Customers Churn Prediction
1. Understanding the business domain
Customer churn is among the most important factors for banks and other financial institutions.
The main reason is that retaining existing customers is more cost-effective and profitable. This
report outlines the analysis and predictions of customer churn. The dataset has different attributes
related to customers' demographics such as gender, and age, behavioral attributes such as tenure,
and churn, and transactional attributes such as monthly charges, contract type, and total charges.
The main purpose of this project is to build a model that can predict whether a customer will
churn or not based on the input features. Since the output variable is binary and represents
whether a particular customer will churn or not, the classification model will be used. The
classification model and useful insights from data analysis and data visualization will provide
recommendations to banks to understand the reasons for customer churn and take necessary
actions to reduce it. The insights found related to different attributes that have a significant
impact on customer churn can help banks' administration take the necessary actions. The
prediction of customer churn with high accuracy can help banks to reduce the churn rate.

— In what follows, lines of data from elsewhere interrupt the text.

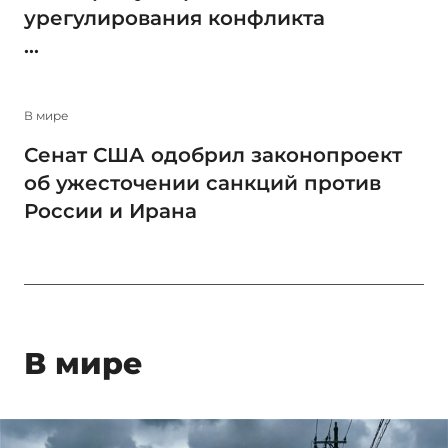
урегулирования конфликта
...
В мире
Сенат США одобрил законопроект
об ужесточении санкций против
России и Ирана
В мире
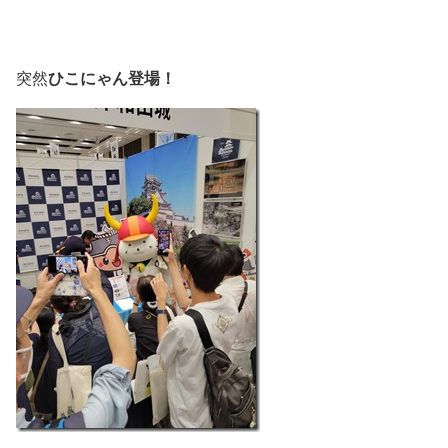
ひこにゃん登場！
突然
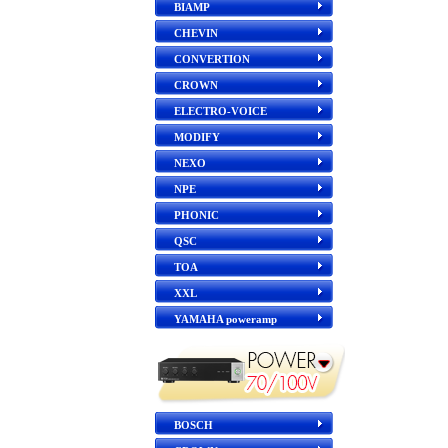
BIAMP
CHEVIN
CONVERTION
CROWN
ELECTRO-VOICE
MODIFY
NEXO
NPE
PHONIC
QSC
TOA
XXL
YAMAHA poweramp
BOSCH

2. Understanding the Dataset
The dataset has several behavioral and transactional attributes. The key attributes include:
Age: Customer age in years.
Gender: Customer gender, (Male/Female)
Tenure: Duration (in months) the customer has been with the service provider.
Monthly Charges: The monthly fee charged to the customer.

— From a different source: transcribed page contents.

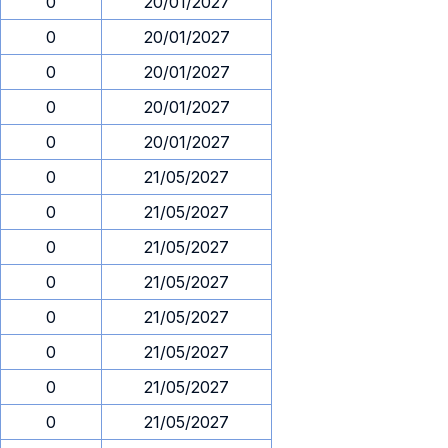
0
20/01/2027
0
20/01/2027
0
20/01/2027
0
20/01/2027
0
20/01/2027
0
21/05/2027
0
21/05/2027
0
21/05/2027
0
21/05/2027
0
21/05/2027
0
21/05/2027
0
21/05/2027
0
21/05/2027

Contract Type: The type of contract the customer is not (Month-to-Month, One-Year,
Two-Year)
Total Charges: Total amount charged to the customer (calculated as Monthly Charges *
Tenure)
Churn: Target variable indicating whether the customer has churned (Yes, No)
3. Purpose of the Project
The main purpose of this project is to build a classification model that can predict whether a
particular customer will churn or not with high accuracy. The analysis, hypothesis, and
visualizations performed in this project will provide useful insights and information related to the
key factors that have a significant impact on customer churn.
The key factor that influences customer churn: Find out the key attributes that have a
significant relationship with customer churn.
Classification Model for Customer Churn Prediction: Build a classification model
that can predict customer churn with high accuracy.
Useful Insights from Data Analysis, Visualization, and Hypothesis Testing: Find
useful insights by using data analysis, visualizations, and hypothesis testing, that can help
banks make informed decisions.
4. Formulating the Hypothesis
The following hypotheses are formulated for this project:
Hypothesis 1: Age has a significant effect on customer churn, with older customers
being less likely to churn as compared to younger customers.
Hypothesis 2: Customers with longer tenure are less likely to churn as compared to
customers with shorter tenure.
Hypothesis 3: Customers with higher monthly charges are more likely to churn as
compared to customers with lower monthly charges.
Hypothesis 4: Customers with longer contracts (1-year, 2-year) are less likely to churn as
compared to customers with month-to-month contracts.
Hypothesis 5: Customers with no tech support are more likely to churn.